_RECORDS FOR THIS EXERCISE_
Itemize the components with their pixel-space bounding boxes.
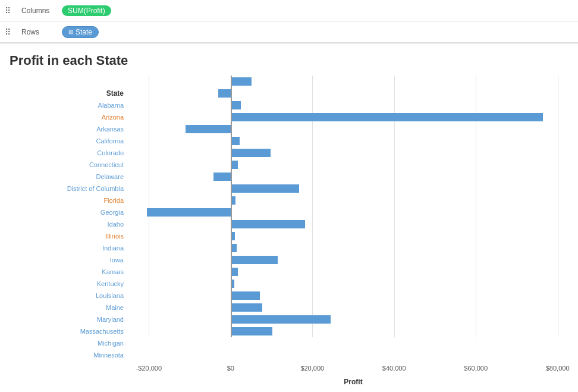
- bar-row: [128, 313, 578, 325]
- x-axis-ticks: -$20,000$0$20,000$40,000$60,000$80,000: [128, 365, 578, 377]
- columns-label: Columns: [21, 7, 57, 15]
- columns-row: ⠿ Columns SUM(Profit): [0, 0, 578, 21]
- plot-area: -$20,000$0$20,000$40,000$60,000$80,000 P…: [128, 76, 578, 392]
- zero-line: [231, 76, 232, 337]
- y-label: Louisiana: [10, 290, 128, 302]
- y-label: Illinois: [10, 230, 128, 242]
- y-label: Michigan: [10, 337, 128, 349]
- chart-area: State AlabamaArizonaArkansasCaliforniaCo…: [10, 76, 578, 392]
- bar-segment: [231, 315, 331, 324]
- grid-and-bars: [128, 76, 578, 337]
- y-label: Maryland: [10, 313, 128, 325]
- y-axis: State AlabamaArizonaArkansasCaliforniaCo…: [10, 76, 128, 392]
- title-prefix: Profit in each: [10, 53, 96, 68]
- bar-row: [128, 290, 578, 302]
- rows-pill-icon: ⊞: [68, 29, 73, 35]
- bar-segment: [218, 89, 231, 98]
- y-label: Minnesota: [10, 349, 128, 361]
- bar-row: [128, 242, 578, 254]
- bar-row: [128, 123, 578, 135]
- y-label: Florida: [10, 195, 128, 206]
- y-axis-header: State: [10, 87, 128, 99]
- y-label: Alabama: [10, 99, 128, 111]
- bar-row: [128, 147, 578, 159]
- x-tick: $40,000: [382, 365, 406, 372]
- y-label: Arizona: [10, 111, 128, 123]
- y-label: Idaho: [10, 218, 128, 230]
- y-label: Connecticut: [10, 159, 128, 171]
- y-label: Massachusetts: [10, 325, 128, 337]
- x-tick: $20,000: [300, 365, 324, 372]
- rows-icon: ⠿: [5, 27, 17, 37]
- bar-segment: [231, 113, 543, 121]
- bar-segment: [147, 208, 231, 217]
- bar-row: [128, 171, 578, 183]
- bar-row: [128, 87, 578, 99]
- bar-row: [128, 159, 578, 171]
- y-label: District of Columbia: [10, 183, 128, 195]
- bar-row: [128, 230, 578, 242]
- columns-pill[interactable]: SUM(Profit): [62, 5, 111, 16]
- x-tick: $60,000: [464, 365, 488, 372]
- y-axis-labels: AlabamaArizonaArkansasCaliforniaColorado…: [10, 99, 128, 361]
- columns-icon: ⠿: [5, 6, 17, 15]
- bar-segment: [231, 137, 240, 145]
- bar-segment: [231, 101, 241, 109]
- bars-wrapper[interactable]: [128, 76, 578, 362]
- bar-segment: [231, 184, 299, 193]
- y-label: California: [10, 135, 128, 147]
- bar-row: [128, 183, 578, 195]
- bar-row: [128, 99, 578, 111]
- x-axis-label: Profit: [128, 378, 578, 386]
- y-label: Kentucky: [10, 278, 128, 290]
- bar-segment: [231, 256, 278, 264]
- y-label: Iowa: [10, 254, 128, 266]
- x-tick: $0: [227, 365, 234, 372]
- bar-row: [128, 278, 578, 290]
- bar-segment: [213, 173, 231, 181]
- y-label: Delaware: [10, 171, 128, 183]
- y-label: Georgia: [10, 206, 128, 218]
- bar-row: [128, 206, 578, 218]
- y-label: Indiana: [10, 242, 128, 254]
- bar-segment: [231, 291, 260, 300]
- rows-pill[interactable]: ⊞ State: [62, 26, 99, 38]
- rows-row: ⠿ Rows ⊞ State: [0, 21, 578, 43]
- x-tick: -$20,000: [136, 365, 162, 372]
- bar-row: [128, 195, 578, 206]
- bar-row: [128, 135, 578, 147]
- bar-segment: [231, 149, 271, 157]
- toolbar: ⠿ Columns SUM(Profit) ⠿ Rows ⊞ State: [0, 0, 578, 43]
- bar-row: [128, 325, 578, 337]
- bar-row: [128, 76, 578, 87]
- rows-label: Rows: [21, 28, 57, 36]
- chart-container: Profit in each State State AlabamaArizon…: [0, 43, 578, 392]
- chart-title: Profit in each State: [10, 53, 578, 68]
- bar-segment: [231, 220, 305, 228]
- y-label: Maine: [10, 302, 128, 313]
- bar-row: [128, 254, 578, 266]
- y-label: Colorado: [10, 147, 128, 159]
- bar-row: [128, 218, 578, 230]
- bars-container: [128, 76, 578, 337]
- x-axis-area: -$20,000$0$20,000$40,000$60,000$80,000 P…: [128, 362, 578, 392]
- bar-segment: [231, 77, 252, 86]
- y-label: Kansas: [10, 266, 128, 278]
- bar-segment: [186, 125, 231, 133]
- bar-segment: [231, 303, 263, 312]
- bar-segment: [231, 327, 272, 335]
- title-bold: State: [96, 53, 128, 68]
- bar-row: [128, 266, 578, 278]
- x-tick: $80,000: [546, 365, 570, 372]
- y-label: Arkansas: [10, 123, 128, 135]
- bar-row: [128, 302, 578, 313]
- bar-row: [128, 111, 578, 123]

_EXERCISE PROMPT_
Search the listing for the string "interactable". Copy each line where it turns up.

_RESPONSE AREA_
- columns-pill[interactable]: SUM(Profit): [62, 5, 111, 16]
- bars-wrapper[interactable]: [128, 76, 578, 362]
- rows-pill[interactable]: ⊞ State: [62, 26, 99, 38]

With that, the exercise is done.